Full Article Below Source
Immersed in the flora of Cape Town’s Table Mountain as a child, artist Shannon Clegg has always had an affinity for unembellished, humble materials, particularly those harvested naturally and shaped into innovative forms. This now lifelong inclination emerges in Bouquet, her series of biophilic sculptures comprised of dozens of flowers dried and pressed into intricately constructed mesh. Hollow and vase-like, the preserved works extend the vibrancy and supple forms of purple statice or burgundy kangaroo paw from approximately ten days to upwards of five years.
To create the botanical pieces, Clegg researched at The Herbarium at The Royal Botanic Garden at Kew.

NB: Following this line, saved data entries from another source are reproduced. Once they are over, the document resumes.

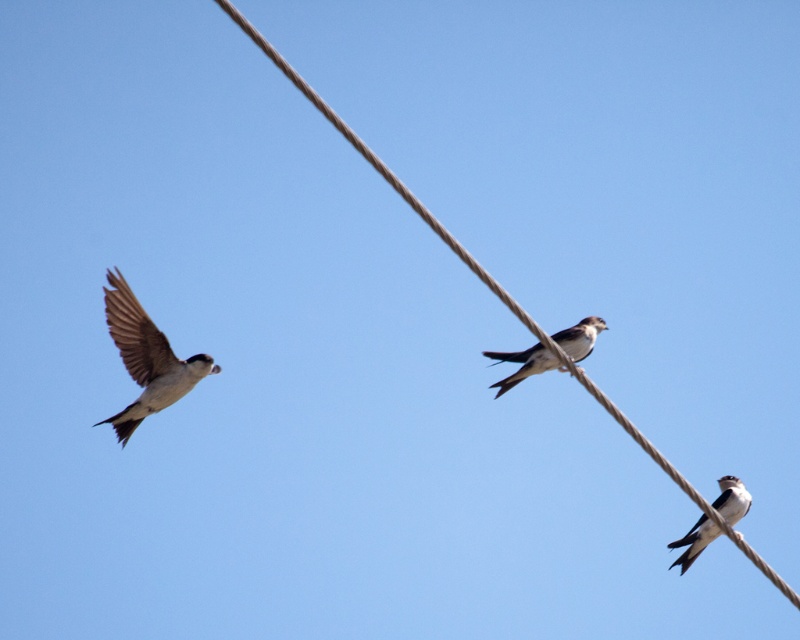 Between point (166, 396) and point (674, 563), which one is positioned behind?

The point (674, 563) is behind.

Who is positioned more to the left, white glossy swallow at left or white matte bird at center?

Positioned to the left is white glossy swallow at left.

This screenshot has height=640, width=800. Identify the location of white glossy swallow at left. (146, 358).

The width and height of the screenshot is (800, 640). Find the location of `white glossy swallow at left`. white glossy swallow at left is located at coordinates (146, 358).

Looking at this image, who is taller, brown rope wire at center or white glossy swallow at left?

brown rope wire at center

Does point (388, 172) come in front of point (178, 381)?

Yes, point (388, 172) is closer to viewer.

Where is `brown rope wire at center`? brown rope wire at center is located at coordinates [384, 172].

Is brown rope wire at center smaller than white glossy swallow at center?

Actually, brown rope wire at center might be larger than white glossy swallow at center.

Looking at this image, is brown rope wire at center below white glossy swallow at center?

No, brown rope wire at center is not below white glossy swallow at center.

Describe the element at coordinates (384, 172) in the screenshot. I see `brown rope wire at center` at that location.

You are a GUI agent. You are given a task and a screenshot of the screen. Output one action in this format:
    pyautogui.click(x=<x>, y=<y>)
    Task: Click on the brown rope wire at center
    The width and height of the screenshot is (800, 640).
    Given the screenshot: What is the action you would take?
    pyautogui.click(x=384, y=172) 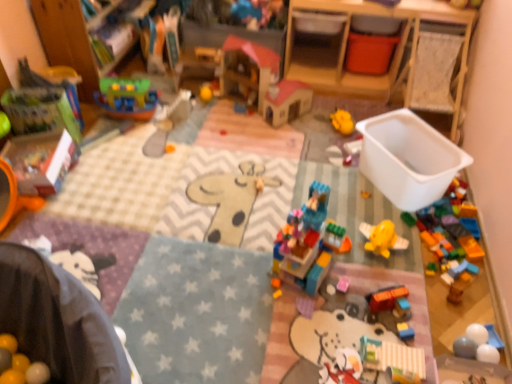 Locate an element on the screen. This screenshot has height=384, width=512. vacant space that is in between translucent plastic airplane at center, placed as the fourth toy when sorted from bottom to top, and orange matte car at center, arranged as the ninth toy when viewed from the top is located at coordinates (375, 256). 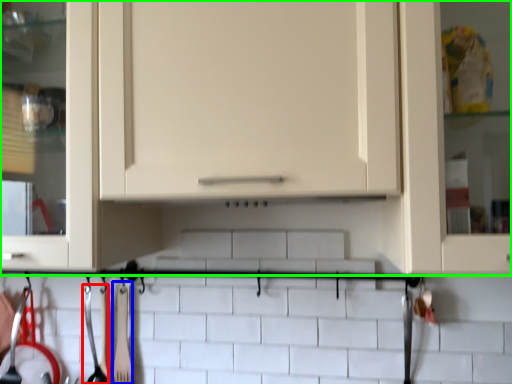 Question: Which object is positioned closest to silverware (highlighted by a red box)? Select from silverware (highlighted by a blue box) and cabinetry (highlighted by a green box).

Choices:
 (A) silverware
 (B) cabinetry

Answer: (A) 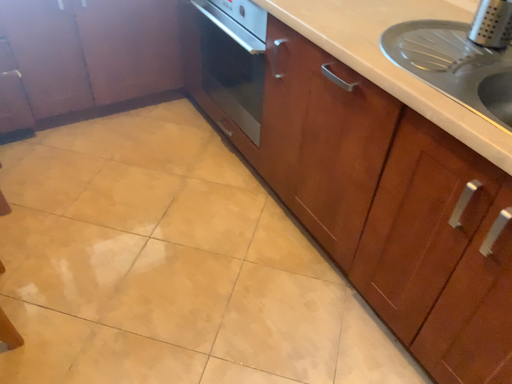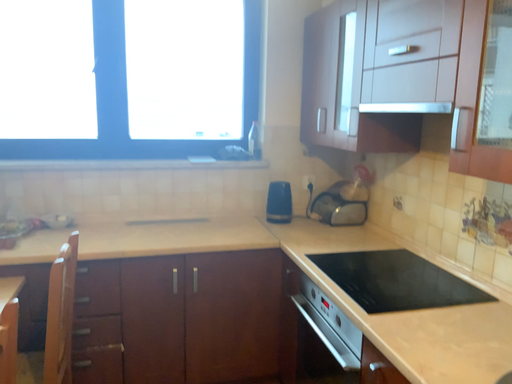 Question: Which way did the camera rotate in the video?

Choices:
 (A) rotated right
 (B) rotated left

Answer: (B)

She describes “looking back through archival methods for storing flowers pressed by their botanists around the world and the types of equipment they use to collect and press flowers.”
The work led me to create a ‘self-assemble’ glass side-table with DIY flower pressing kit. The product allowed the user to go out to nature, collect and press flowers, and then arrange them for display within their home inside the glass table… The act of slowing down, observing plants, and then collecting them to bring back home to display—for me it’s the essence of biophilic experience through an object.
Following her explorations at Kew, Clegg developed a hand-mold process that she utilizes to shape and preserve cut plants. Each three-dimensional piece takes about six weeks to complete.